What needs to be done:
Your output should consist of the lines from the first line of the records below through the one with "meantime, here are", exactly, minus the pictures.
*** Begin section ***
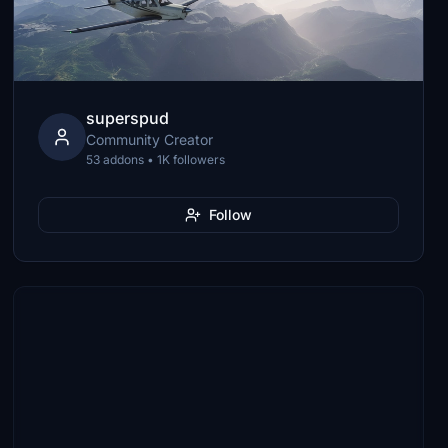
superspud
Community Creator
53 addons • 1K followers
Follow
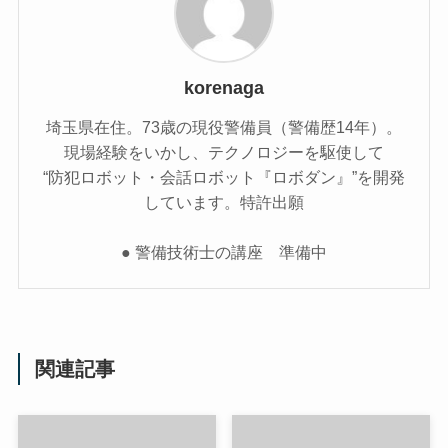
korenaga
埼玉県在住。73歳の現役警備員（警備歴14年）。
現場経験をいかし、テクノロジーを駆使して
“防犯ロボット・会話ロボット『ロボダン』”を開発
しています。特許出願
● 警備技術士の講座 準備中
関連記事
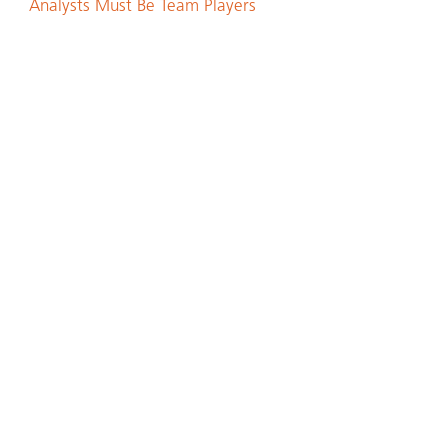
Analysts Must Be Team Players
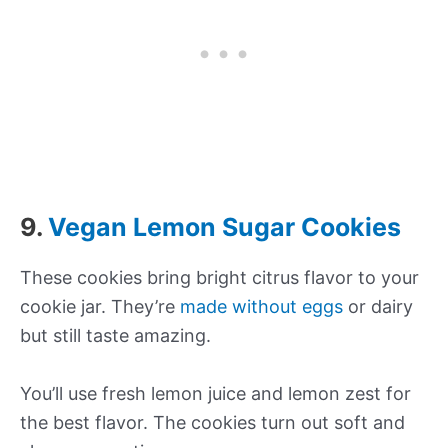
9.
Vegan Lemon Sugar Cookies
These cookies bring bright citrus flavor to your
cookie jar. They’re
made without eggs
or dairy
but still taste amazing.
You’ll use fresh lemon juice and lemon zest for
the best flavor. The cookies turn out soft and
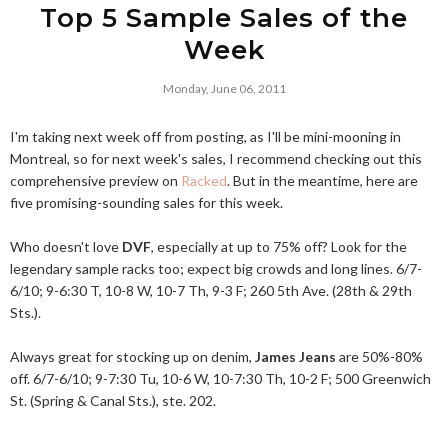
Top 5 Sample Sales of the
Week
Monday, June 06, 2011
I'm taking next week off from posting, as I'll be mini-mooning in
Montreal, so for next week's sales, I recommend checking out this
comprehensive preview on
Racked
. But in the meantime, here are
five promising-sounding sales for this week.
Who doesn't love
DVF
, especially at up to 75% off? Look for the
legendary sample racks too; expect big crowds and long lines. 6/7-
6/10; 9-6:30 T, 10-8 W, 10-7 Th, 9-3 F; 260 5th Ave. (28th & 29th
Sts.).
Always great for stocking up on denim,
James Jeans
are 50%-80%
off. 6/7-6/10; 9-7:30 Tu, 10-6 W, 10-7:30 Th, 10-2 F; 500 Greenwich
St. (Spring & Canal Sts.), ste. 202.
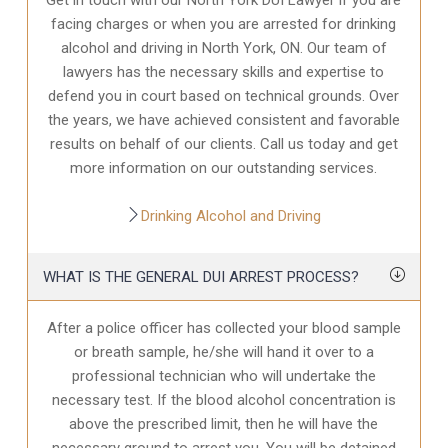
facing charges or when you are arrested for drinking
alcohol and driving in North York, ON. Our team of
lawyers has the necessary skills and expertise to
defend you in court based on technical grounds. Over
the years, we have achieved consistent and favorable
results on behalf of our clients. Call us today and get
more information on our outstanding services.
Drinking Alcohol and Driving
WHAT IS THE GENERAL DUI ARREST PROCESS?
After a police officer has collected your blood sample
or breath sample, he/she will hand it over to a
professional technician who will undertake the
necessary test. If the blood alcohol concentration is
above the prescribed limit, then he will have the
necessary ground to arrest you. You will be detained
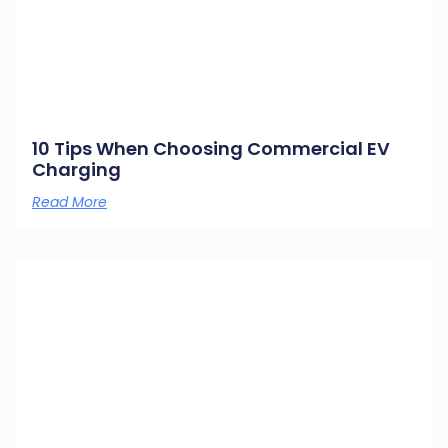
10 Tips When Choosing Commercial EV
Charging
Read More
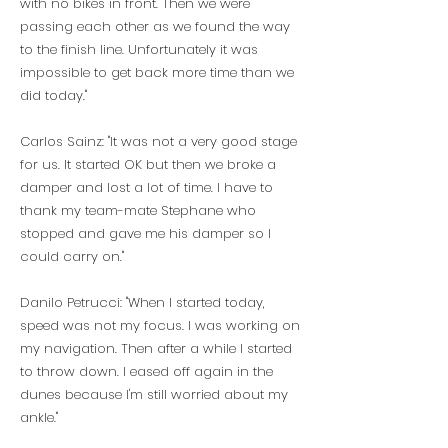
with no bikes in front. Then we were
passing each other as we found the way
to the finish line. Unfortunately it was
impossible to get back more time than we
did today."
Carlos Sainz: "It was not a very good stage
for us. It started OK but then we broke a
damper and lost a lot of time. I have to
thank my team-mate Stephane who
stopped and gave me his damper so I
could carry on."
Danilo Petrucci: "When I started today,
speed was not my focus. I was working on
my navigation. Then after a while I started
to throw down. I eased off again in the
dunes because I'm still worried about my
ankle."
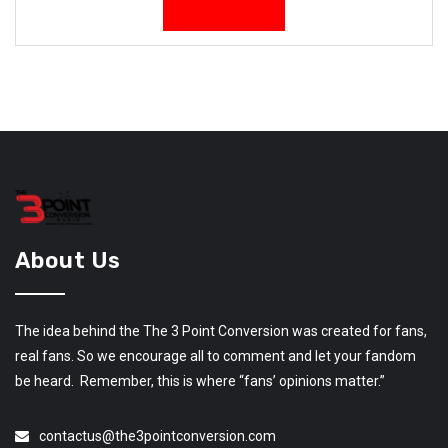
About Us
The idea behind the The 3 Point Conversion was created for fans,
real fans. So we encourage all to comment and let your fandom
be heard. Remember, this is where “fans’ opinions matter.”
contactus@the3pointconversion.com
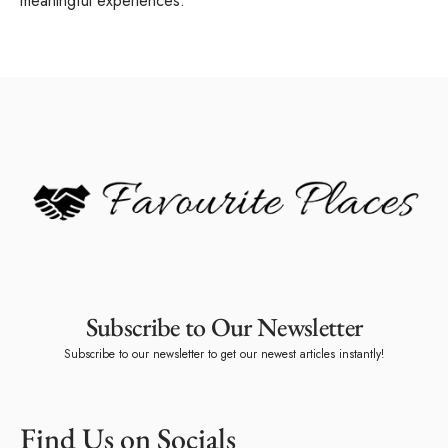
meaningful experiences.
Subscribe to Our Newsletter
Subscribe to our newsletter to get our newest articles instantly!
Find Us on Socials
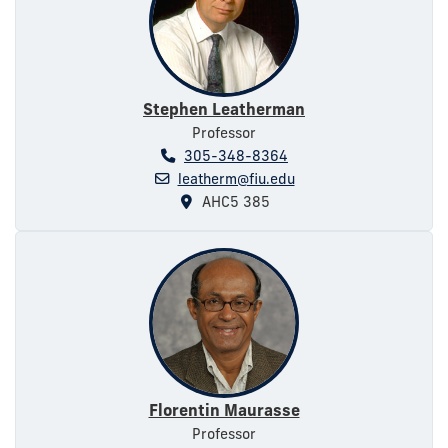
Stephen Leatherman
Professor
305-348-8364
leatherm@fiu.edu
AHC5 385
Florentin Maurasse
Professor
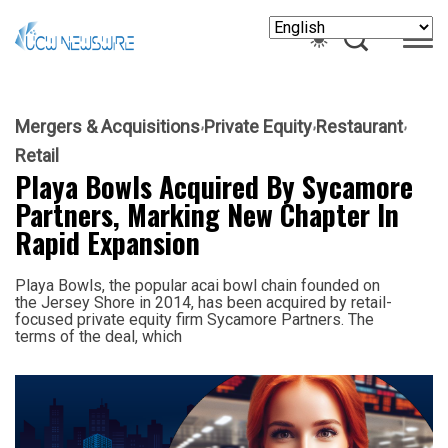
Mergers & Acquisitions
Private Equity
Restaurant
Retail
Playa Bowls Acquired By Sycamore
Partners, Marking New Chapter In
Rapid Expansion
Playa Bowls, the popular acai bowl chain founded on
the Jersey Shore in 2014, has been acquired by retail-
focused private equity firm Sycamore Partners. The
terms of the deal, which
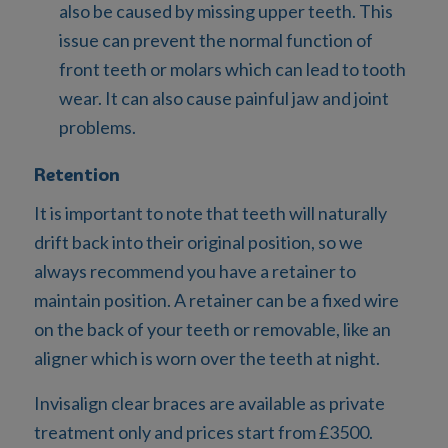
also be caused by missing upper teeth. This
issue can prevent the normal function of
front teeth or molars which can lead to tooth
wear. It can also cause painful jaw and joint
problems.
Retention
It is important to note that teeth will naturally
drift back into their original position, so we
always recommend you have a retainer to
maintain position. A retainer can be a fixed wire
on the back of your teeth or removable, like an
aligner which is worn over the teeth at night.
Invisalign clear braces are available as private
treatment only and prices start from £3500.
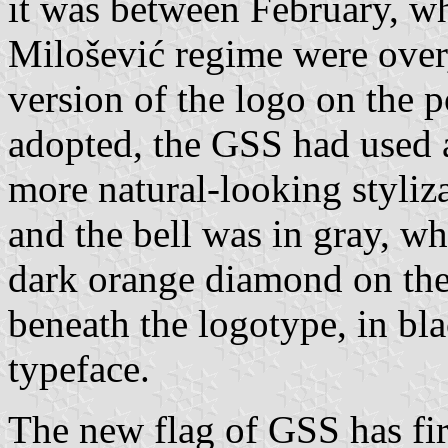
it was between February, wh
Milošević regime were over,
version of the logo on the p
adopted, the GSS had used a 
more natural-looking styliz
and the bell was in gray, wh
dark orange diamond on the
beneath the logotype, in bla
typeface.
The new flag of GSS has fir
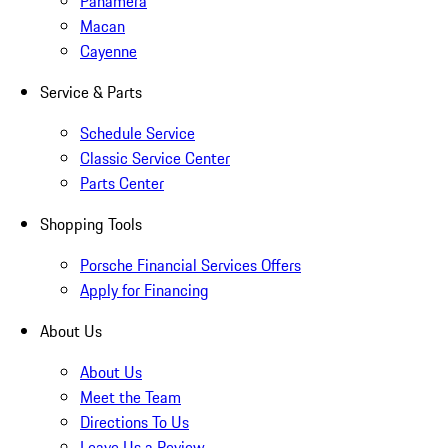
Panamera
Macan
Cayenne
Service & Parts
Schedule Service
Classic Service Center
Parts Center
Shopping Tools
Porsche Financial Services Offers
Apply for Financing
About Us
About Us
Meet the Team
Directions To Us
Leave Us a Review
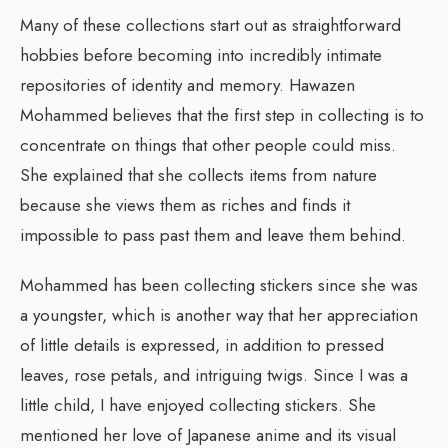
Many of these collections start out as straightforward
hobbies before becoming into incredibly intimate
repositories of identity and memory. Hawazen
Mohammed believes that the first step in collecting is to
concentrate on things that other people could miss.
She explained that she collects items from nature
because she views them as riches and finds it
impossible to pass past them and leave them behind.
Mohammed has been collecting stickers since she was
a youngster, which is another way that her appreciation
of little details is expressed, in addition to pressed
leaves, rose petals, and intriguing twigs. Since I was a
little child, I have enjoyed collecting stickers. She
mentioned her love of Japanese anime and its visual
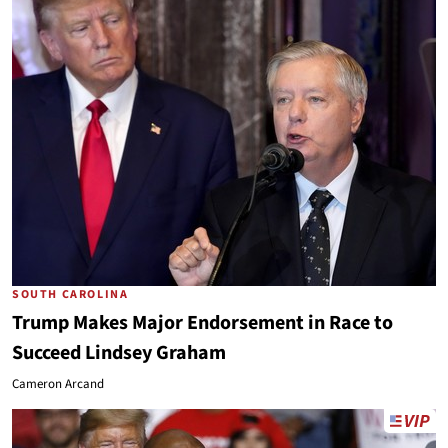
SOUTH CAROLINA
Trump Makes Major Endorsement in Race to
Succeed Lindsey Graham
Cameron Arcand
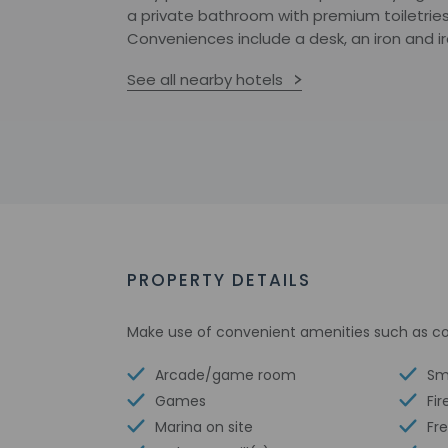
a private bathroom with premium toiletries,
Conveniences include a desk, an iron and ir
See all nearby hotels
PROPERTY DETAILS
Make use of convenient amenities such as co
Arcade/game room
Sm
Games
Fir
Marina on site
Fre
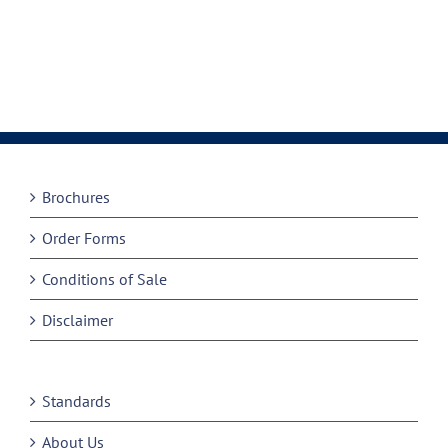
Brochures
Order Forms
Conditions of Sale
Disclaimer
Standards
About Us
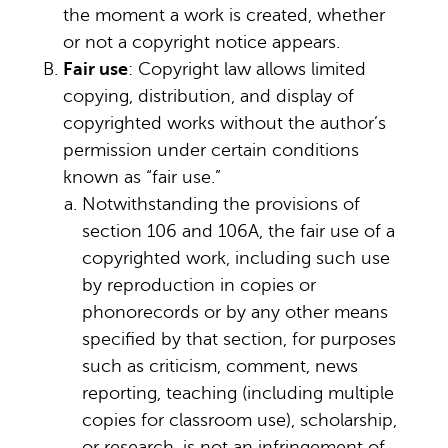
the moment a work is created, whether
or not a copyright notice appears.
Fair use
: Copyright law allows limited
copying, distribution, and display of
copyrighted works without the author’s
permission under certain conditions
known as “fair use.”
Notwithstanding the provisions of
section 106 and 106A, the fair use of a
copyrighted work, including such use
by reproduction in copies or
phonorecords or by any other means
specified by that section, for purposes
such as criticism, comment, news
reporting, teaching (including multiple
copies for classroom use), scholarship,
or research, is not an infringement of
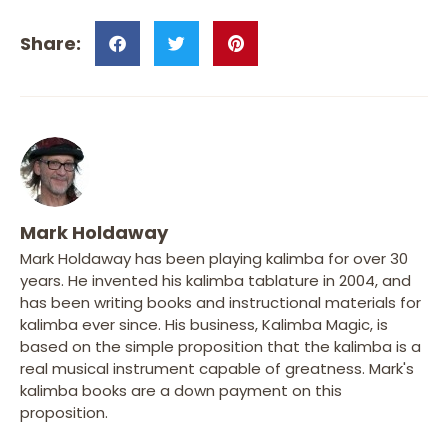
Mark Holdaway
Mark Holdaway has been playing kalimba for over 30
years. He invented his kalimba tablature in 2004, and
has been writing books and instructional materials for
kalimba ever since. His business, Kalimba Magic, is
based on the simple proposition that the kalimba is a
real musical instrument capable of greatness. Mark's
kalimba books are a down payment on this
proposition.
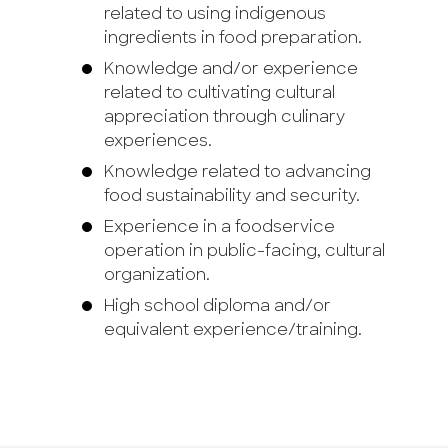
related to using indigenous
ingredients in food preparation.
Knowledge and/or experience
related to cultivating cultural
appreciation through culinary
experiences.
Knowledge related to advancing
food sustainability and security.
Experience in a foodservice
operation in public-facing, cultural
organization.
High school diploma and/or
equivalent experience/training.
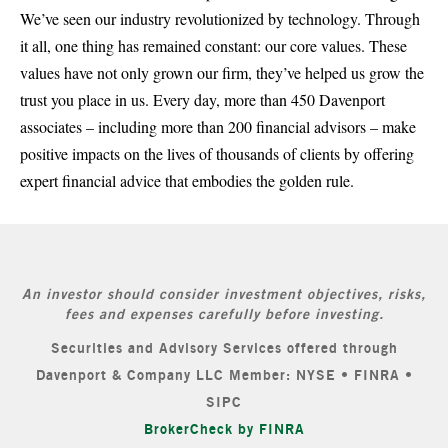
We’ve seen our industry revolutionized by technology. Through
it all, one thing has remained constant: our core values. These
values have not only grown our firm, they’ve helped us grow the
trust you place in us. Every day, more than 450 Davenport
associates – including more than 200 financial advisors – make
positive impacts on the lives of thousands of clients by offering
expert financial advice that embodies the golden rule.
An investor should consider investment objectives, risks,
fees and expenses carefully before investing.
Securities and Advisory Services offered through
Davenport & Company LLC Member: NYSE • FINRA •
SIPC
BrokerCheck by FINRA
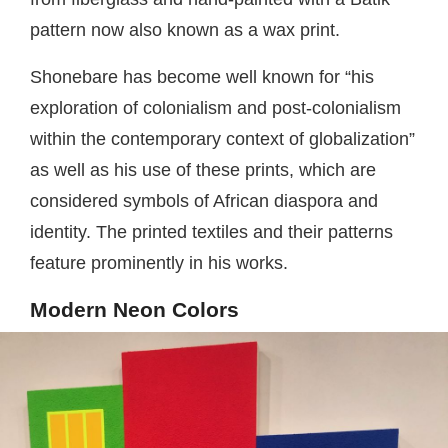
pattern now also known as a wax print.
Shonebare has become well known for “his
exploration of colonialism and post-colonialism
within the contemporary context of globalization”
as well as his use of these prints, which are
considered symbols of African diaspora and
identity. The printed textiles and their patterns
feature prominently in his works.
Modern Neon Colors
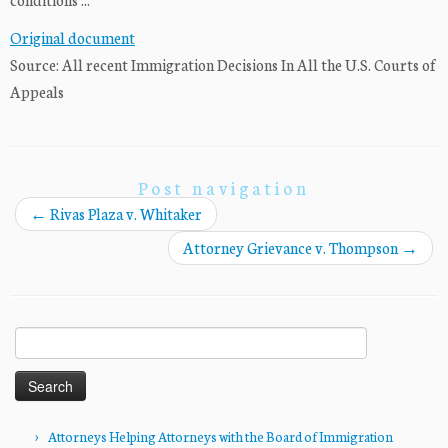
Original document
Source: All recent Immigration Decisions In All the U.S. Courts of
Appeals
Post navigation
←
Rivas Plaza v. Whitaker
Attorney Grievance v. Thompson
→
Search
for:
Attorneys Helping Attorneys with the Board of Immigration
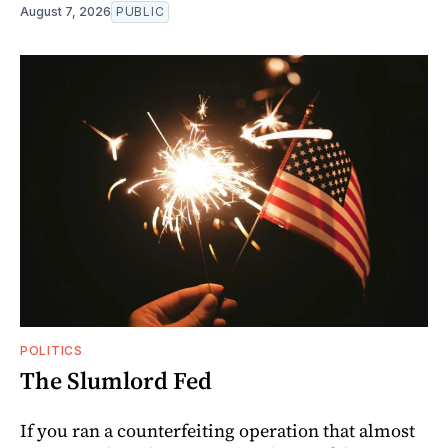
August 7, 2026
PUBLIC
POLITICS
The Slumlord Fed
If you ran a counterfeiting operation that almost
*** End section ***
Answer for the task:
superspud
Community Creator
53 addons • 1K followers
Follow
korenaga
埼玉県在住。73歳の現役警備員（警備歴14年）。
現場経験をいかし、テクノロジーを駆使して
“防犯ロボット・会話ロボット『ロボダン』”を開発
しています。特許出願
● 警備技術士の講座 準備中
関連記事
Analysts Must Be Team Players
9.
Vegan Lemon Sugar Cookies
These cookies bring bright citrus flavor to your
cookie jar. They’re
made without eggs
or dairy
but still taste amazing.
You’ll use fresh lemon juice and lemon zest for
the best flavor. The cookies turn out soft and
Top 5 Sample Sales of the
Week
Monday, June 06, 2011
I'm taking next week off from posting, as I'll be mini-mooning in
Montreal, so for next week's sales, I recommend checking out this
comprehensive preview on
Racked
. But in the meantime, here are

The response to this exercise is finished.